Group challenging student debt relief: Biden administration giving universities ‘blank check’
One of the groups challenging the Biden administration’s student debt relief took out a full-page advertisement in The New York Times on Tuesday saying President Biden is handing universities a “blank check.”
The advertisement is headlined with, “Why is the Biden Administration Giving American Universities a Blank Check?” and features an illustration on a check written out to American universities with no given dollar amount.
The ad — featured in the print edition of the newspaper — was taken out by the Job Creators Network Foundation, a conservative advocacy group that is backing the individual challengers to Biden’s debt relief plan.
“Biden’s unlawful student loan bailout allows colleges to escape accountability for saddling a generation of Americans with student debt,” it reads. “Biden’s short-term relief plan will only encourage colleges to increase prices in the future because they will assume someone else will cover the bill.”
Elaine Parker, the president of the group, said in a statement that the Biden administration’s student debt relief plan will “do nothing to address the tuition crisis” that affects American students.

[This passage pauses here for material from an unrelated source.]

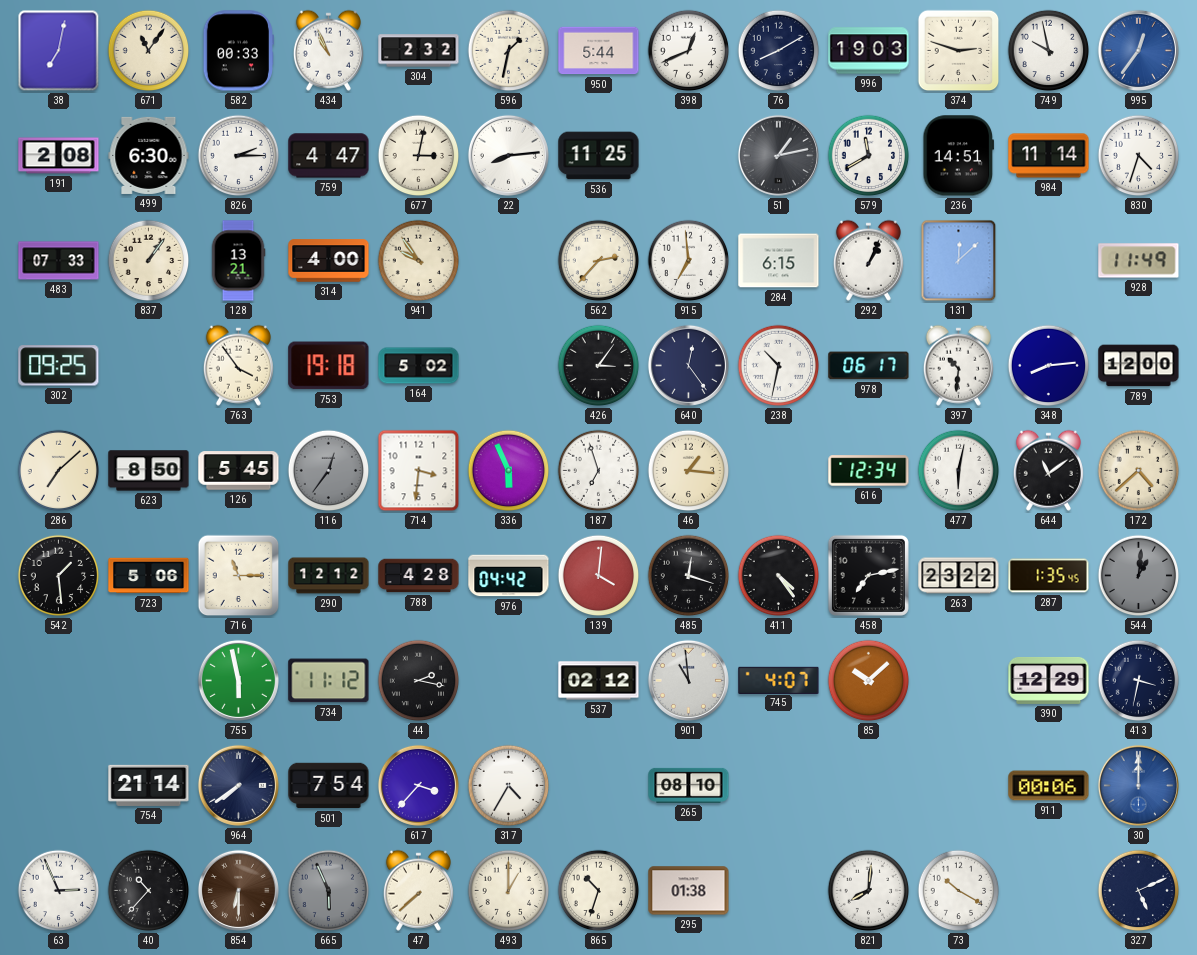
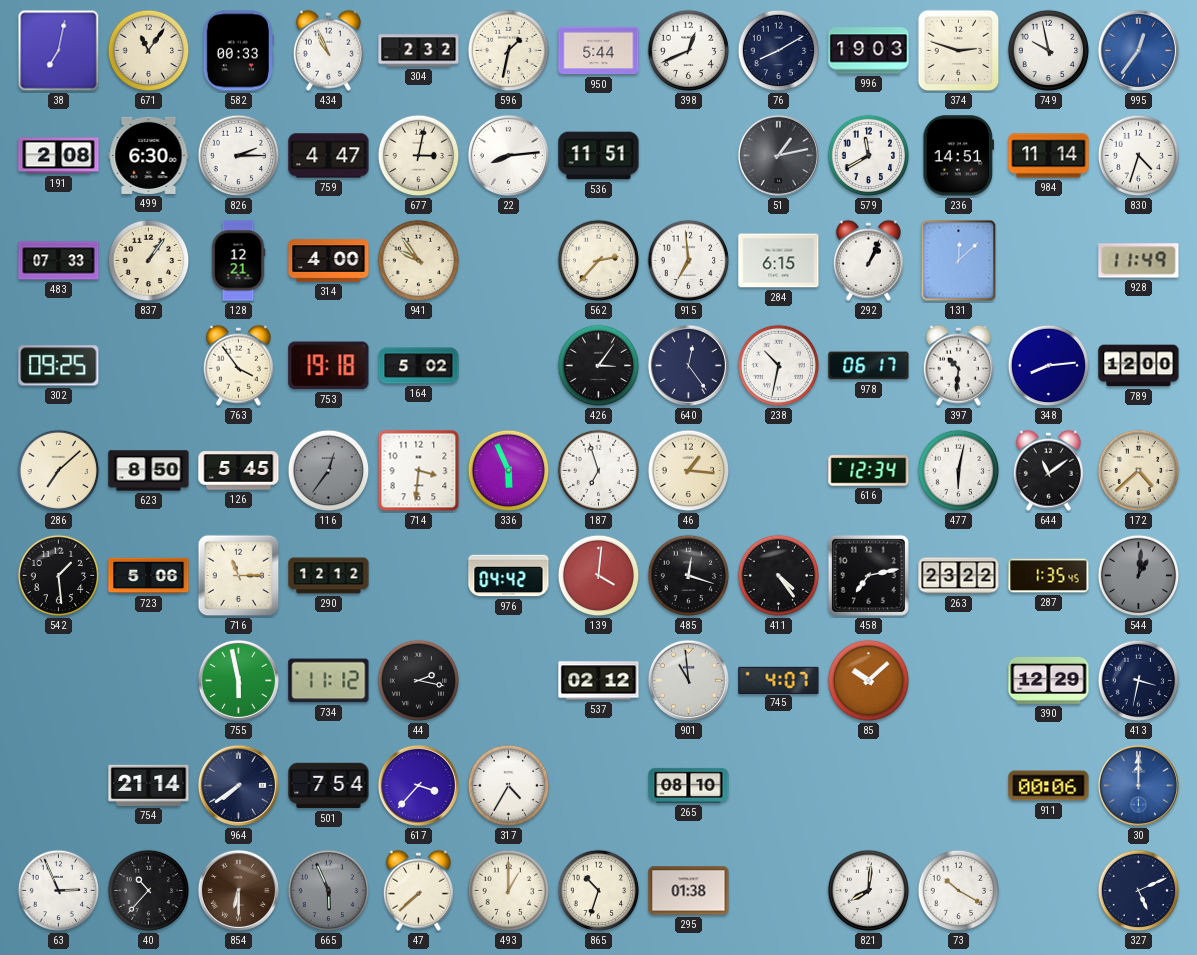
536: 11:25 -> 11:51
128: 13:21 -> 12:21
788: 4:28 -> none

“Universities are sitting on $700 billion in endowments but continue to hike prices well beyond the rate of inflation—taking advantage of unsuspecting families and minority students,” Parker said in a statement. “Forgiving hundreds of billions of dollars in loans will only provide short-term relief while encouraging college administrators to hike prices even more down the road.”
The Supreme Court started to hear oral arguments in the student debt relief case on Tuesday morning. Two groups are set to challenge the Biden administration’s student debt relief plan in back-to-back arguments as U.S. Solicitor General Elizabeth Prelogar will defend the administration’s plan.

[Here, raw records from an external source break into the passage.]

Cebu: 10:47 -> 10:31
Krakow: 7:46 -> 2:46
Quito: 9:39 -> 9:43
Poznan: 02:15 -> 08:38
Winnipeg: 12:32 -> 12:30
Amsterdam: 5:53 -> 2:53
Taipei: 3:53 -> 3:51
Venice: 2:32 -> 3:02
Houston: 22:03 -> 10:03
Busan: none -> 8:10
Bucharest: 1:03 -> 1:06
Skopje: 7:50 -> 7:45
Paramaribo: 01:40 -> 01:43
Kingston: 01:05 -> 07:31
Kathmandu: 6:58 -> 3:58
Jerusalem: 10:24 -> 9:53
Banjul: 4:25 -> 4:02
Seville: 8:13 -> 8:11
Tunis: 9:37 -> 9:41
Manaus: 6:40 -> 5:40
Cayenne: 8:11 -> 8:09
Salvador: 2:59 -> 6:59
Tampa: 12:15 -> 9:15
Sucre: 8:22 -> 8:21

One of the groups is made up of two individuals who are backed by the Job Creators Network Foundation, and the other is made up of of six GOP-led states that are represented by Nebraska Solicitor General James Campbell.
Republicans and Democrats have been split in providing debt relief for students, as Republicans have said that the plan would unfairly take taxpayer funds from those who never went to school or who have already paid off their debt to help pay off others’ loans. Many Republicans have also noted that the plan does not resolve expensive and rising tuition costs at universities.
Thousands of student loan borrowers are set to gather outside the Supreme Court on Tuesday to support the Biden administration’s relief plan. Democrats have long argued that the plan — which was announced last August — would help low-income and middle-class Americans in paying off the debt.
If the plan is upheld in the courts, some borrowers could get up to $20,000 of their federal student loans forgiven.